Blackout: Gerüstet für den Ernstfall?

Gemeinden und Hilfsorganisationen im Bezirk Waidhofen/Thaya bereiten sich auf Stromausfälle vor.

Erstellt am 03. November 2021 | 04:22
Bezirk Waidhofen - Blackout: Gerüstet für den Ernstfall?
Vor den Folgen eines großräumigen Stromausfalls wird schon lange gewarnt. Um einen kompletten Zusammenbruch der Infrastruktur im Ernstfall zu verhindern, laufen fortwährend Maßnahmen zur Vorbereitung bei Verwaltung und Hilfsorganisationen.
Foto: Symbolbild/ Shutterstock

Vor der Gefahr eines großflächigen Stromausfalles wird schon seit geraumer Zeit gewarnt. Die Vorbereitung auf den Ernstfall ist das Um und Auf, denn was tun, wenn plötzlich Heizung und Licht nicht mehr funktionieren und keine Kommunikation möglich ist? Auch vonseiten der Bezirkshauptmannschaft, der Gemeinden sowie der Blaulichtorganisationen gibt es einiges zu bedenken.
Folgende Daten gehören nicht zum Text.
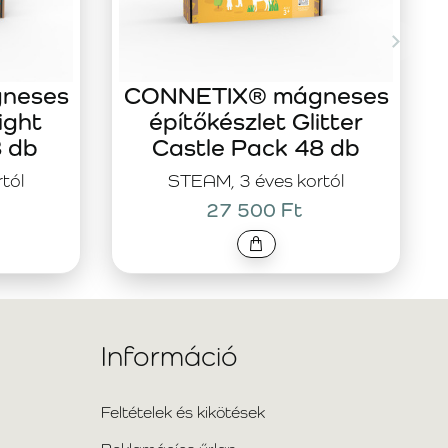
neses
CONNETIX® mágneses
ight
építőkészlet Glitter
8 db
Castle Pack 48 db
tól
STEAM, 3 éves kortól
27 500 Ft
Információ
Feltételek és kikötések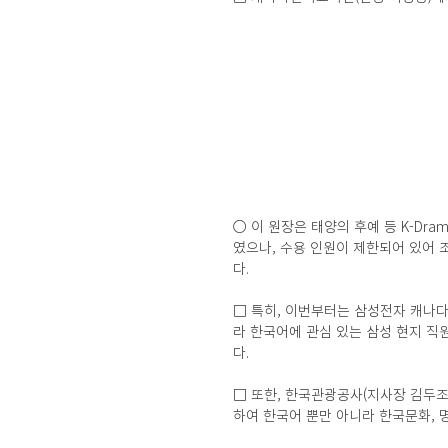
○ 이 원장은 태양의 후예 등 K-Dr
였으나, 수용 인원이 제한되어 있어
다.
□ 특히, 이번부터는 삼성전자 캐나
라 한국어에 관심 있는 삼성 현지 
다.
□ 또한, 한국관광공사(지사장 김두조
하여 한국어 뿐만 아니라 한국문화, 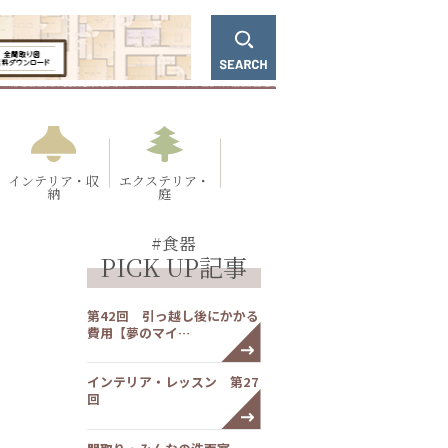
インテリア・収
エクステリア・
納
庭
#食器
PICK UP記事
第42回 引っ越し後にかかる
費用【夢のマイ…
インテリア・レッスン 第27
回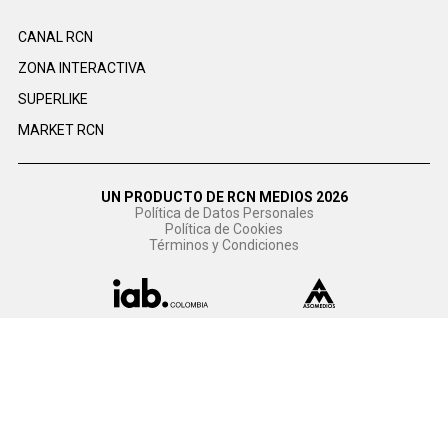
CANAL RCN
ZONA INTERACTIVA
SUPERLIKE
MARKET RCN
UN PRODUCTO DE RCN MEDIOS 2026
Política de Datos Personales
Política de Cookies
Términos y Condiciones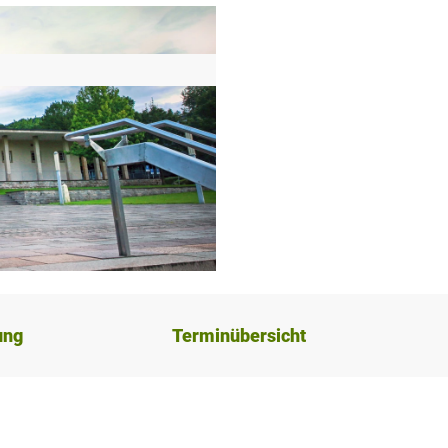
ung
Terminübersicht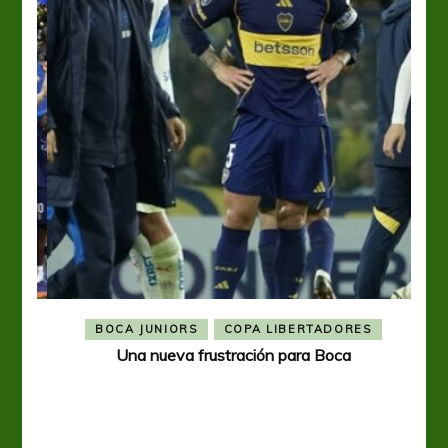
BOCA JUNIORS
COPA LIBERTADORES
Una nueva frustración para Boca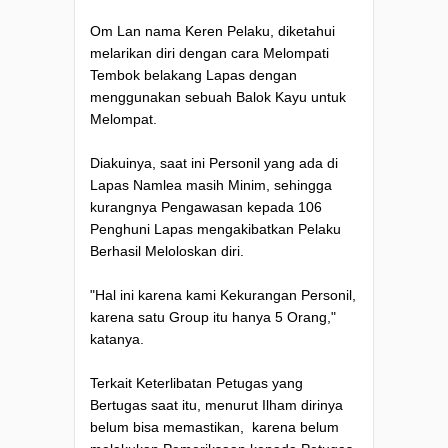
Om Lan nama Keren Pelaku, diketahui
melarikan diri dengan cara Melompati
Tembok belakang Lapas dengan
menggunakan sebuah Balok Kayu untuk
Melompat.
Diakuinya, saat ini Personil yang ada di
Lapas Namlea masih Minim, sehingga
kurangnya Pengawasan kepada 106
Penghuni Lapas mengakibatkan Pelaku
Berhasil Meloloskan diri.
"Hal ini karena kami Kekurangan Personil,
karena satu Group itu hanya 5 Orang,"
katanya.
Terkait Keterlibatan Petugas yang
Bertugas saat itu, menurut Ilham dirinya
belum bisa memastikan, karena belum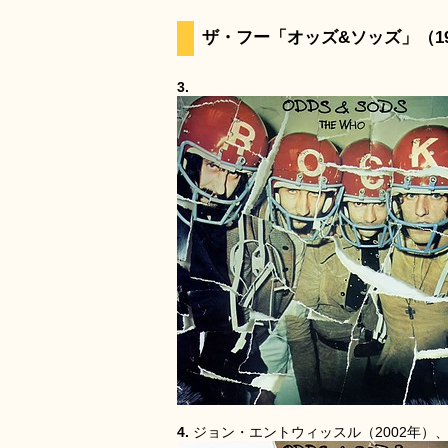
ザ・フー「オッズ&ソッズ」（19
3.
4.
ジョン・エントウィッスル（2002年）、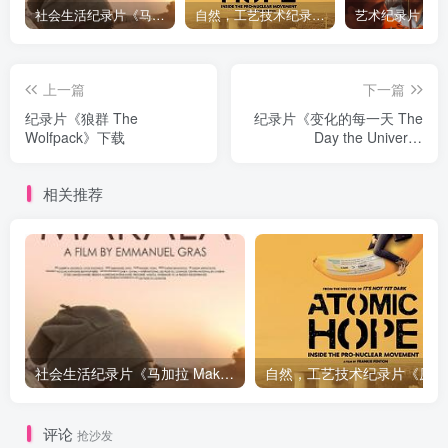
社会生活纪录片《马加拉 Makala》下载
自然，工艺技术纪录片《原子能的希望 Atomic Hope – Inside the Pro-Nuclear Movement》下载
上一篇
下一篇
纪录片《狼群 The
纪录片《变化的每一天 The
Wolfpack》下载
Day the Universe
Changed》下载
相关推荐
社会生活纪录片《马加拉 Makala》下载
自然，工
评论
抢沙发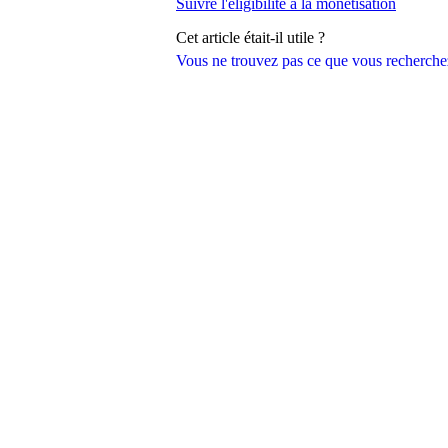
Suivre l'éligibilité à la monétisation
Cet article était-il utile ?
Vous ne trouvez pas ce que vous recherche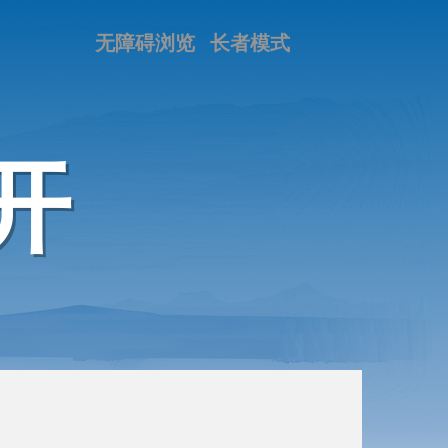
无障碍浏览
长者模式
开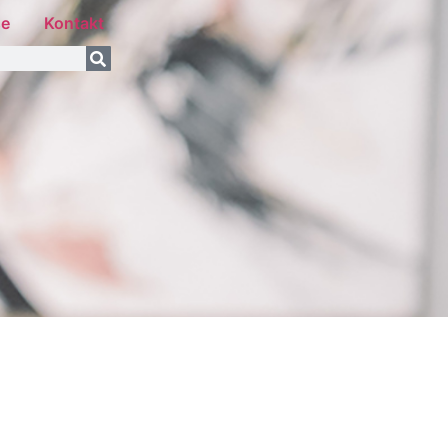
se
Kontakt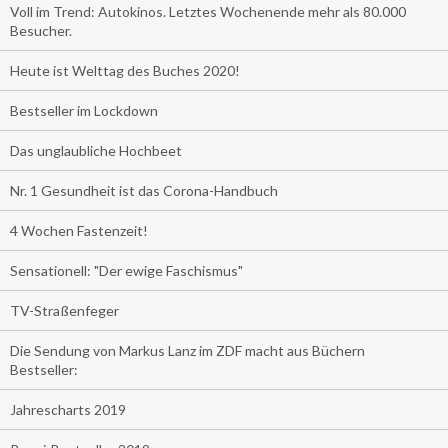
Voll im Trend: Autokinos. Letztes Wochenende mehr als 80.000
Besucher.
Heute ist Welttag des Buches 2020!
Bestseller im Lockdown
Das unglaubliche Hochbeet
Nr. 1 Gesundheit ist das Corona-Handbuch
4 Wochen Fastenzeit!
Sensationell: "Der ewige Faschismus"
TV-Straßenfeger
Die Sendung von Markus Lanz im ZDF macht aus Büchern
Bestseller:
Jahrescharts 2019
Kritische Infrastrukturen zu erhalten ist der springende Punkt im Ernstfall. „Derzeit gibt es einen bezirksweiten Katastrophenschutzplan, der auf den einzelnen Katastrophenschutzplänen der Gemeinden aufbaut. Zusätzlich wird momentan ein detaillierter Alarmplan für ein mögliches Blackout-Szenario unter Mitwirkung der Einsatzorganisationen ausgearbeitet“, erzählt Bezirkshauptfrau-Stellvertreter Johannes Tüchler.

Laut ihm sei der Bezirk für den Katastrophenfall gerüstet, da die Vorbereitungsmaßnahmen bei Behörden und Einsatzorganisationen schon seit einigen Jahren laufen. Auch ein Bewusstsein für das Problem sei mittlerweile in der Bevölkerung angelangt.

Die Katastrophenschutzpläne (KAT) selbst, sehen die Feuerwehrhäuser als zentrale Anlaufstelle im Falle des Blackouts vor. „Dort soll die Grundversorgung der Bevölkerung erfolgen und wichtige Informationen weitergegeben werden“, erzählt Tüchler.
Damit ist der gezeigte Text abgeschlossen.